Freud riteneva che l’identità del singolo si forma attraverso processi d’identificazione con l’altro, ma questo, per dirla con Jung, porterebbe a concludere (ricordate anche Pirandello) che siamo soprattutto ciò che altri sono portati a pensare di noi.

In questo modo vi sarebbero solo maschere, personaggi e non persone.

Dopo lunga ed animata discussione abbiamo deciso di denudare i nostri animi, presentandoli attraverso interventi apparentemente solo tecnici ed invece da riflettere ad ogni singolo passaggio.

In definitiva ciascuno di noi, nei diversi articoli, ha tentato di dare una spiegazione del suo quotidiano, di ciò che la vita giornalmente gli propone (in termini di scelta dei punti o dei trattamenti di affezioni comuni).

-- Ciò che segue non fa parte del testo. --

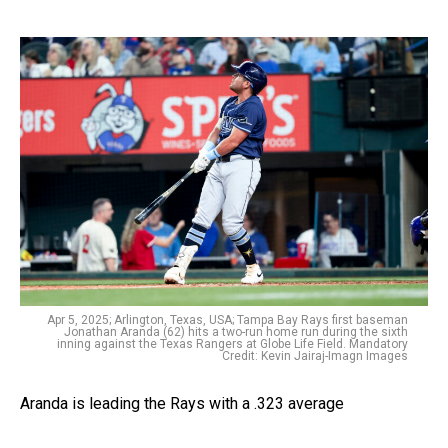
Apr 5, 2025; Arlington, Texas, USA; Tampa Bay Rays first baseman
Jonathan Aranda (62) hits a two-run home run during the sixth
inning against the Texas Rangers at Globe Life Field. Mandatory
Credit: Kevin Jairaj-Imagn Images
Aranda is leading the Rays with a .323 average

Pertanto il numero è il frutto di valutazioni molto diverse fra loro (pragmatiche alcune, eteree altre), ma tutte accomunate dalla metodologia della comparazione e dalla "scepsi del dubbio".

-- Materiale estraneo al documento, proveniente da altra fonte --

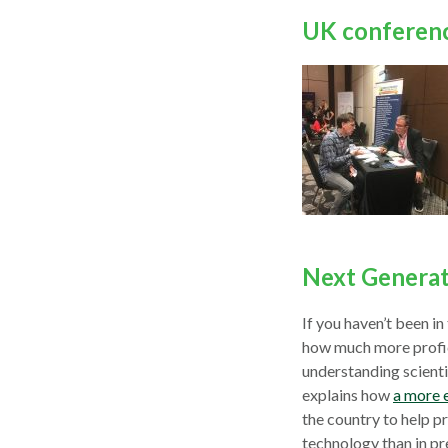
UK conferen
Next Generat
If you haven’t been i
how much more profic
understanding scient
explains how
a more 
the country to help p
technology than in pr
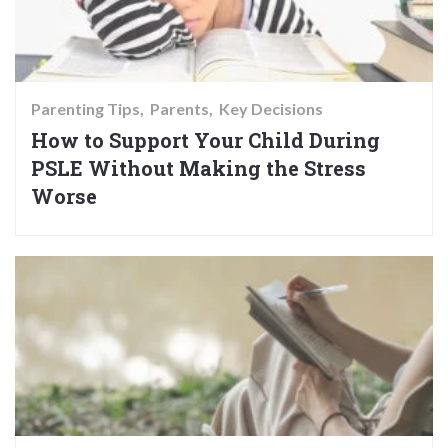
Parenting Tips
Parents
Key Decisions
How to Support Your Child During
PSLE Without Making the Stress
Worse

Forse esso risulterà specialistico, tecnico e pertanto poco fruibile, ma certo è molto vero, autenticamente incline a mostrare, con "occhi non chiusi o sbarrati", la "visione" che abbiamo del mondo e dei suoi numerosi problemi (attraverso le lenti della Medicina Tradizionale Cinese).

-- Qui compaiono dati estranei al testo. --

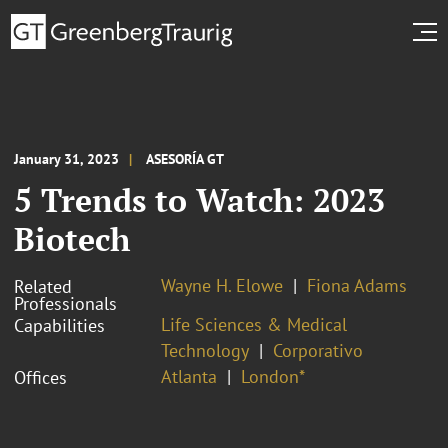
January 31, 2023
ASESORÍA GT
5 Trends to Watch: 2023
Biotech
Wayne H. Elowe
Fiona Adams
Related
Professionals
Life Sciences & Medical
Capabilities
Technology
Corporativo
Atlanta
London*
Offices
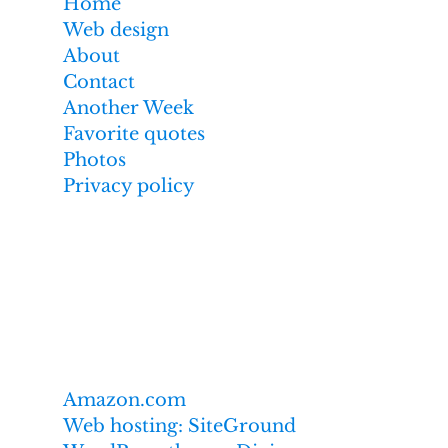
Home
Web design
About
Contact
Another Week
Favorite quotes
Photos
Privacy policy
Affiliate links
I earn from qualifying purchases made
through links on this website,
including these:
Amazon.com
Web hosting: SiteGround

E’ così che intendiamo imbastire il nostro ordito di pratica clinica: una "medicina fra amici" e non "fra estranei" (per dirla con Mark Siegler), che presuppone una relazione medico-paziente caratterizzata da un’elevata empatia e da una propensione critica capace di trovare di volta in volta risposte diverse e riposte "altrove", rispetto a disponibilità ed algoritmi usuali e noti . In altre parole (e con tutti i limiti del "doppio smascherato"), ci siamo proposti il rendiconto fedele ("demistificato") di una medicina, anche alternativa, attuata secondo "observatio e ratio", ma soprattutto con "anima e sangue" . Ha ragione Francesco Io dice quando scrive "ogni paziente ha il medico che si merita". In un periodo in cui tutti sembrano molto sicuri della loro tecnica e del livello delle loro conoscenze, solo un drappello di "disperati" continua col tormentato "Gesù fate luce", senza la persuasione che la tecnica ed il livello delle sue conoscenze sia propriamente al top. Come i personaggi di don Mimì Rea, costoro sentono che la sicurezza è un difetto morale e che sbandierarsi "diversi" non serve per la causa comune.

Così, mentre alcuni epigoni d'Omero, pensano di vincere la cittadella della medicina scientifica con espedienti e "cavalli di Troia", altri, pur non essendo Atridi, si battano per la sopravvivenza delle medicina più in generale, senza distinzione fra scienze umanistiche e tecnicismo, nella convinzione che la verità non è assoluta e si raggiunge attraverso ragionevoli dubbi.